■ **Exercise directions**: Every line of the data below should be retyped exactly, with no images carried over.

■ **Stored data**:
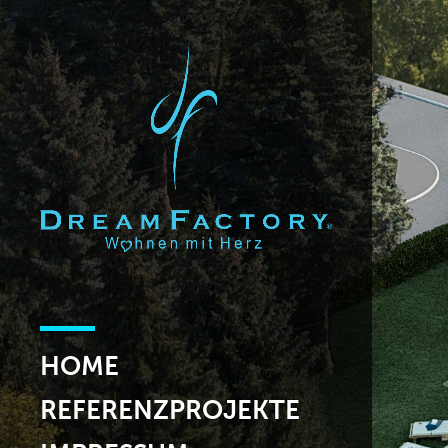
HOME
REFERENZPROJEKTE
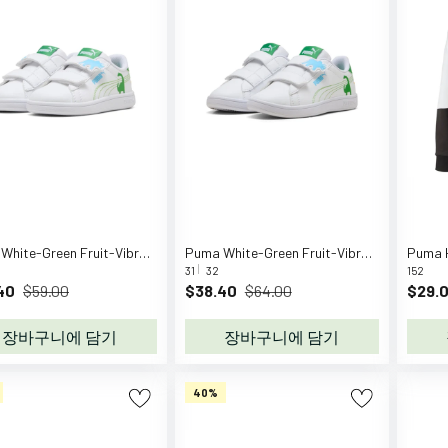
Puma White-Green Fruit-Vibrant Blue Puma Smash 3.0 Dino V Inf
Puma White-Green Fruit-Vibrant Blue Puma Smash 3.0 Dino V PS
31
32
152
40
$59.00
$38.40
$64.00
$29.
장바구니에 담기
장바구니에 담기
40%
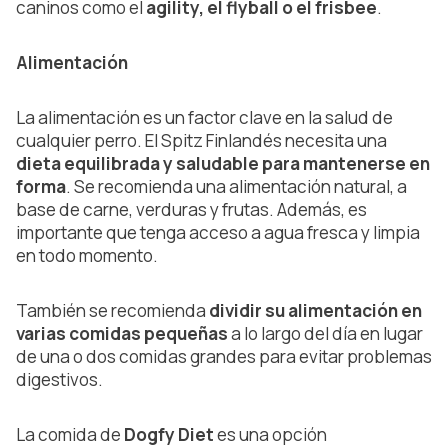
caninos como el
agility, el flyball o el frisbee
.
Alimentación
La alimentación es un factor clave en la salud de
cualquier perro. El Spitz Finlandés necesita una
dieta equilibrada y saludable para mantenerse en
forma
. Se recomienda una alimentación natural, a
base de carne, verduras y frutas. Además, es
importante que tenga acceso a agua fresca y limpia
en todo momento.
También se recomienda
dividir su alimentación en
varias comidas pequeñas
a lo largo del día en lugar
de una o dos comidas grandes para evitar problemas
digestivos.
La comida de
Dogfy Diet
es una opción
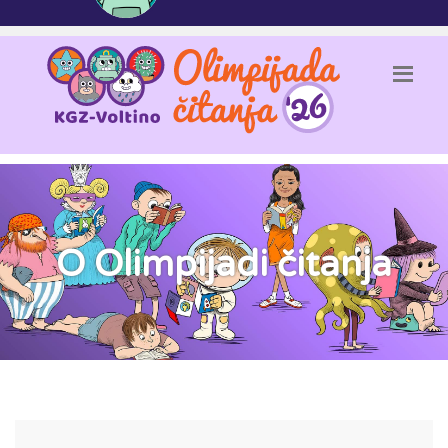
O Olimpijadi čitanja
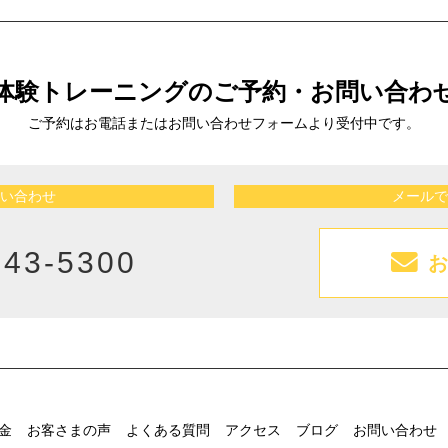
体験トレーニングの
ご予約・お問い合わ
ご予約はお電話または
お問い合わせフォームより受付中です。
い合わせ
メールで
943-5300
お
金
お客さまの声
よくある質問
アクセス
ブログ
お問い合わせ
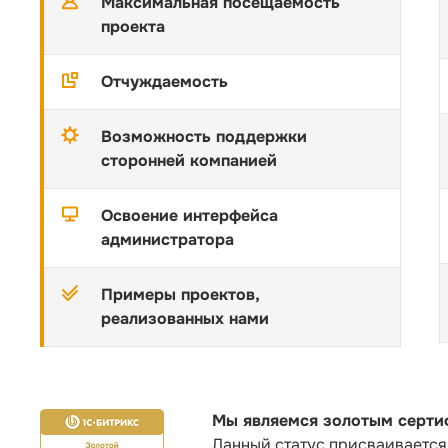
Максимальная посещаемость
проекта
Отчуждаемость
Возможность поддержки
сторонней компанией
Освоение интерфейса
администратора
Примеры проектов,
реализованных нами
Мы являемся золотым серти
Данный статус присваивается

■ **Solution**:
HOME
REFERENZPROJEKTE
Puma White-Green Fruit-Vibrant Blue Puma Smash 3.0 Dino V Inf
Puma White-Green Fruit-Vibrant Blue Puma Smash 3.0 Dino V PS
31
32
152
40
$59.00
$38.40
$64.00
$29.
장바구니에 담기
장바구니에 담기
40%
caninos como el
agility, el flyball o el frisbee
.
Alimentación
La alimentación es un factor clave en la salud de
cualquier perro. El Spitz Finlandés necesita una
dieta equilibrada y saludable para mantenerse en
forma
. Se recomienda una alimentación natural, a
base de carne, verduras y frutas. Además, es
importante que tenga acceso a agua fresca y limpia
en todo momento.
También se recomienda
dividir su alimentación en
varias comidas pequeñas
a lo largo del día en lugar
de una o dos comidas grandes para evitar problemas
digestivos.
La comida de
Dogfy Diet
es una opción
O Olimpijadi čitanja
体験トレーニングの
ご予約・お問い合わ
ご予約はお電話または
お問い合わせフォームより受付中です。
い合わせ
メールで
943-5300
お
金
お客さまの声
よくある質問
アクセス
ブログ
お問い合わせ
Максимальная посещаемость
проекта
Отчуждаемость
Возможность поддержки
сторонней компанией
Освоение интерфейса
администратора
Примеры проектов,
реализованных нами
Мы являемся золотым серти
Данный статус присваивается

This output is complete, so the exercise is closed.